Intrahepatic cholangiocarcinoma (ICC), a tumor with biliary tract differentiation pathologic features, is the second most common primary liver cancer worldwide after HCC, accounting for 15-20% of all primary liver cancers; the incidence of ICC is on the rise, especially in Western Countries. 

tomography journal impact factor
The morphologic classification system for primary liver cancer proposed by the Liver Cancer Study Group of Japan divides ICC into three types based on macroscopic appearance: the mass-forming type, the periductal in filtrative type, and the intraductal growing type. Mass-forming ICC (IMCC) is the most common type and shows a radial growth pattern, invading into the adjacent hepatic parenchyma.

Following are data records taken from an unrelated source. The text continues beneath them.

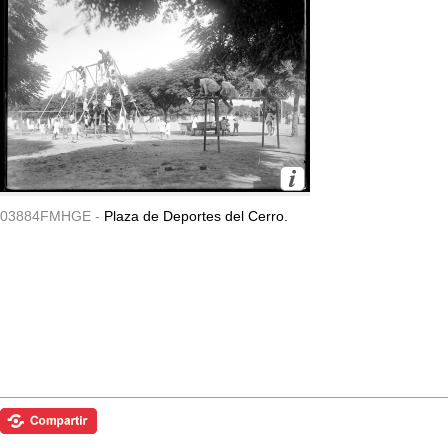
03884FMHGE -
Plaza de Deportes del Cerro.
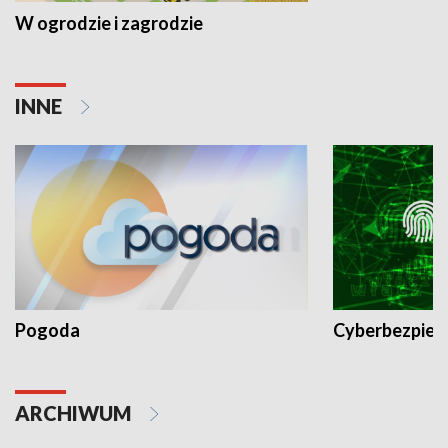
W ogrodzie i zagrodzie
INNE
Pogoda
Cyberbezpiec
ARCHIWUM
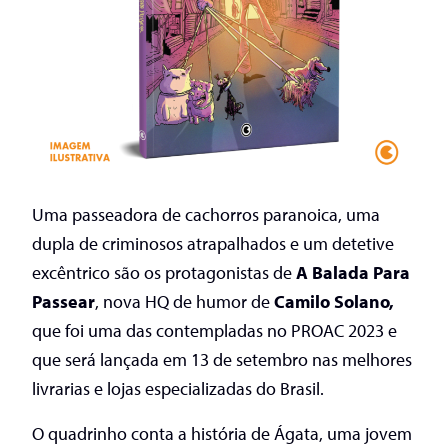
Uma passeadora de cachorros paranoica, uma
dupla de criminosos atrapalhados e um detetive
excêntrico são os protagonistas de
A Balada Para
Passear
, nova HQ de humor de
Camilo Solano,
que foi uma das contempladas no PROAC 2023 e
que será lançada em 13 de setembro nas melhores
livrarias e lojas especializadas do Brasil.
O quadrinho conta a história de Ágata, uma jovem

Combined hepatocellular-cholangiocarcinoma (cHCC-CC), is a rare (incidence among primary liver cancer ranges from 0.4% to 14%) but an increasingly recognized primary malignant neoplasm in the liver. It is “a tumor containing unequivocal elements of both hepato cellular and cholangiocarcinoma that are intimately admixed” as defined by the World Health Organization (WHO) classification. In 1949 Allen and Lisa classified cHCC-CC into three subtypes: type A, ‘double cancer’ (HCC and CC are present at different sites within the same liver); type B, ‘combined type’ (HCC and CC are present at adjacent sites and mingle with continued growth); type C, ‘mixed type’ (HCC and CC components are combined within the same mass).